With 12 months to go until the presidential election, the bill is likely to be the last of its size to be introduced by Socialist President Francois Hollande's government.
It also has the unenviable record of being the reform that has brought the most Socialist supporters onto the streets during Hollande's difficult time in office.
On Tuesday, as lawmakers begin to examine the bill, unions and student organisations are expected to hold another demonstration at the National Assembly.
The government has already watered down the bill in the face of the protests, but unions still consider it "unacceptable" and want it withdrawn.
Since March 9, hundreds of thousands of protesters in cities around France have denounced what they see as a pro-business reform that will erode the cherished rights of French workers on full-time contracts.
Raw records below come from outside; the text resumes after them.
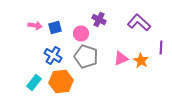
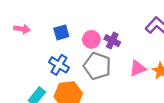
purple cross: (99, 20) -> (112, 41), moved
pink arrow: (35, 26) -> (22, 29), moved

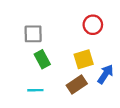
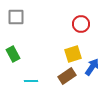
gray square: (33, 34) -> (16, 17), moved
green rectangle: (42, 59) -> (13, 54), moved

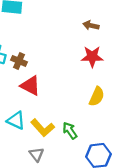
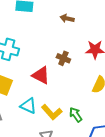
brown arrow: (91, 25) -> (67, 18), moved
brown cross: (19, 61) -> (63, 58), moved

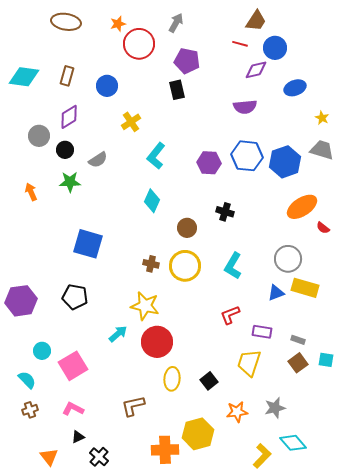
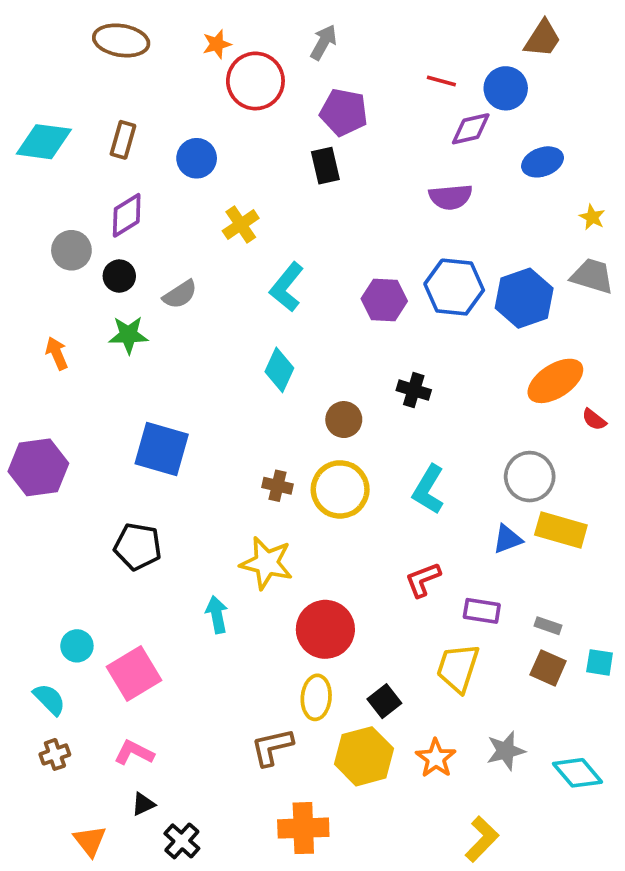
brown trapezoid: (256, 21) -> (543, 39), moved
purple hexagon: (21, 301) -> (38, 467), moved
cyan arrow: (118, 334) -> (217, 615), turned -60
red circle: (157, 342) -> (325, 629), moved
brown square: (298, 363) -> (548, 668), turned -30
brown L-shape: (133, 406) -> (272, 747), moved
orange star: (237, 412) -> (436, 758), turned -30
yellow hexagon: (198, 434) -> (364, 756), moved
cyan diamond: (293, 443) -> (577, 773), moved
The government has billed the reform as an attempt to tackle the issue that has plagued Hollande's time in office -- chronic unemployment, which stands at 10 percent.
Opposition to the bill also inspired the "Nuit Debout", or "Up All Night" movement, which has grown to encompass a range of causes.
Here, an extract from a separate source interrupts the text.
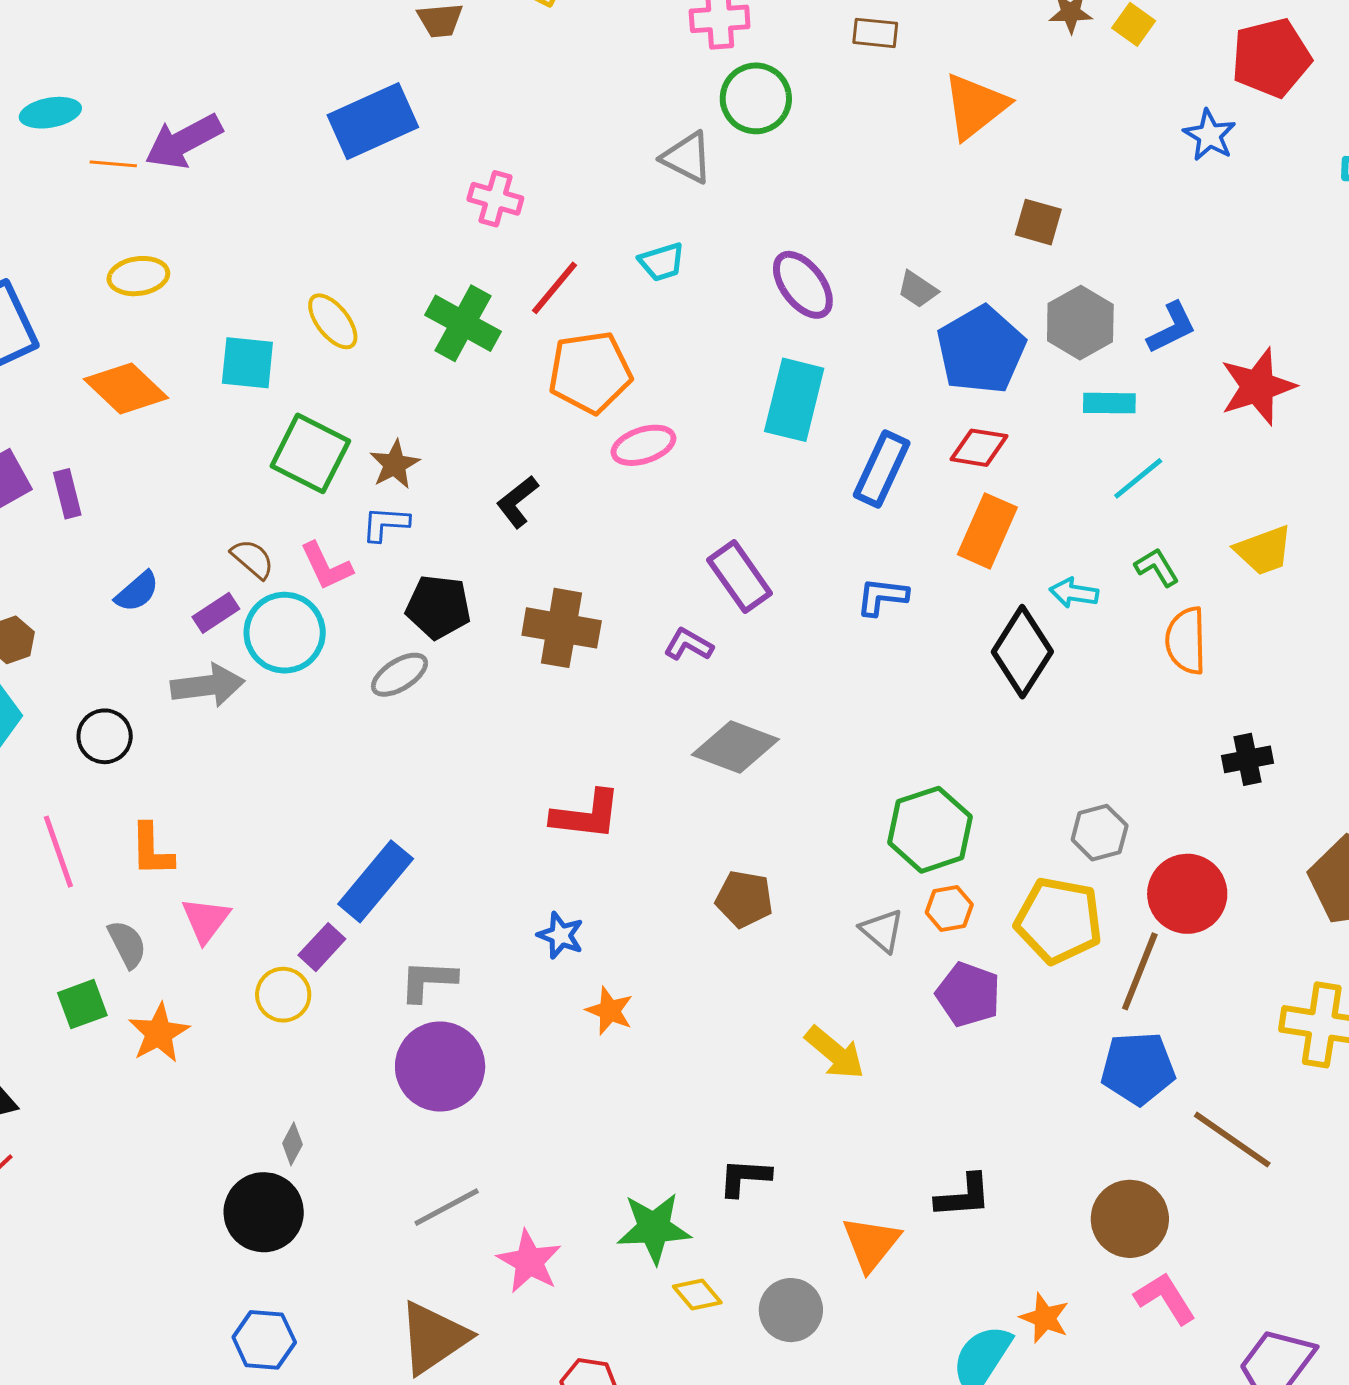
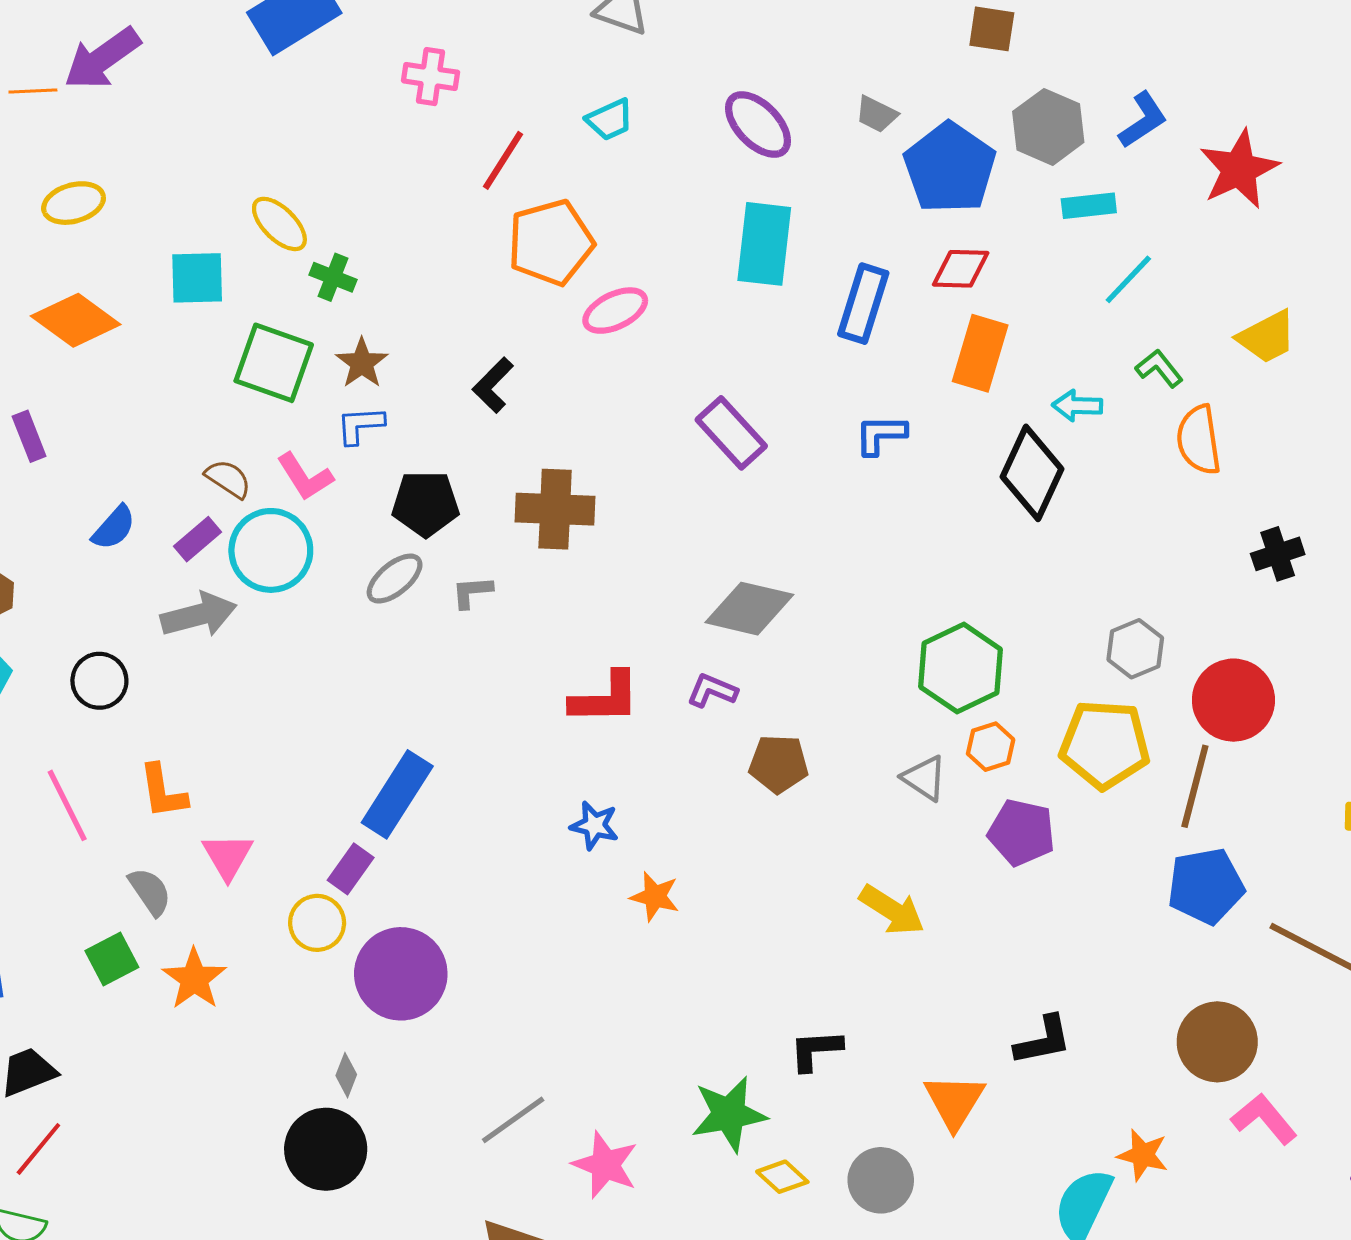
green cross: (463, 323) -> (333, 277), moved, size x0.6
purple L-shape: (689, 645) -> (712, 691), moved
gray L-shape: (428, 981) -> (472, 592), moved, size x0.7
purple circle: (440, 1066) -> (401, 974), moved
Police and the government believe troublemakers have mingled with the protesters to foment clashes with riot police. Demonstrators on the other hand accuse the police of heavy-handedness which they claim is fuelling the violence.
Participation reached its peak on March 31 with nearly 400,000 people on the streets. In demonstrations on Thursday, those numbers had fallen to 170,000.
The reform was also the central theme of the traditional May 1 workers' march in Paris, which descended into clashes between masked protesters and police.
Christophe Sirugue, the Socialist lawmaker who is presenting the bill to parliament after it was reviewed in committee, said last week that several points still needed "clarification" but that he expected the bill to pass.
Among the key remaining points in the bill are measures to make it easier to lay off workers in lean times, and a key point of contention -- whether employers should be allowed to shed workers if their company is doing badly in France, even if its operations abroad are successful.
A group of Socialist lawmakers opposed to the bill complained Monday that the proposed reform fell short of their expectations.
"This bill is not useful for France or for the common good. It is not in line with the reforms that one expects from a government of the left," they said in a statement.
As a last resort, the government could use a constitutional mechanism to force through the reform by decree without a vote, providing opponents do not force a no-confidence vote.
The government used the tactic last year to ram through another controversial economic reform governing trading hours and the deregulation of some sectors.
However, using such a mechanism carries the risk of further alienating left-wing voters. Opinion polls show a majority of this group have a negative opinion of Hollande's time in office, which does not bode well for the president as he considers whether to stand for re-election.